── SUPPLIED DATA ──

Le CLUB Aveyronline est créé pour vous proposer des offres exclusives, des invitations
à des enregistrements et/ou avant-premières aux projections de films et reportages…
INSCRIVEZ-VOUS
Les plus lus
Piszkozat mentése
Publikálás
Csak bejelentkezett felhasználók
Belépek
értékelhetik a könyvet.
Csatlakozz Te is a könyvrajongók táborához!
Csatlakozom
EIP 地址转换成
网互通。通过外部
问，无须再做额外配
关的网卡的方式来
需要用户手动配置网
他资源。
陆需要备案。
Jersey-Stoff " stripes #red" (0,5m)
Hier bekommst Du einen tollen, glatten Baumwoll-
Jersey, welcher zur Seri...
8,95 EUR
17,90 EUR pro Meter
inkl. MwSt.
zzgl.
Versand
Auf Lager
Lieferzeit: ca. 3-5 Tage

───
── SUPPLIED DATA ──

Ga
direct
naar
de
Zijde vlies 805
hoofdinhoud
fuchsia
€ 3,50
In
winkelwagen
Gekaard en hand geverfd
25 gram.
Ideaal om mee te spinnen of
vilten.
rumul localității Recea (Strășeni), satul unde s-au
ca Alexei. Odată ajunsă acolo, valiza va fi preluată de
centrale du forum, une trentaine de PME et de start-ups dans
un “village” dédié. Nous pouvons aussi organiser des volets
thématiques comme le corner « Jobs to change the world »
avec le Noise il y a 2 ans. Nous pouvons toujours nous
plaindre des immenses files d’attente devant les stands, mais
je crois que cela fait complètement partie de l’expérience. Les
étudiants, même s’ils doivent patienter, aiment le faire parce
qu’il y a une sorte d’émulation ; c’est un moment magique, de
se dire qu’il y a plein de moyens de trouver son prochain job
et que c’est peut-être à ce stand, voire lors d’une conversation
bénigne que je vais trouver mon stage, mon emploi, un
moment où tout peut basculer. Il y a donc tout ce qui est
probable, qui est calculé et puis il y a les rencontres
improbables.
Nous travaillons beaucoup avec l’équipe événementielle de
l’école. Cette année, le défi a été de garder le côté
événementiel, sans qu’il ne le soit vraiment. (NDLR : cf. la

───

** WORK TO BE COMPLETED **
Only one part of the material above is to be transcribed, namely the lines starting with the line that has "INSCRIVEZ-VOUS" and going on through the line that has "Lieferzeit: ca. 3-5 Tage", exactly as they stand.

** RESPONSE BOX **
INSCRIVEZ-VOUS
Les plus lus
Piszkozat mentése
Publikálás
Csak bejelentkezett felhasználók
Belépek
értékelhetik a könyvet.
Csatlakozz Te is a könyvrajongók táborához!
Csatlakozom
EIP 地址转换成
网互通。通过外部
问，无须再做额外配
关的网卡的方式来
需要用户手动配置网
他资源。
陆需要备案。
Jersey-Stoff " stripes #red" (0,5m)
Hier bekommst Du einen tollen, glatten Baumwoll-
Jersey, welcher zur Seri...
8,95 EUR
17,90 EUR pro Meter
inkl. MwSt.
zzgl.
Versand
Auf Lager
Lieferzeit: ca. 3-5 Tage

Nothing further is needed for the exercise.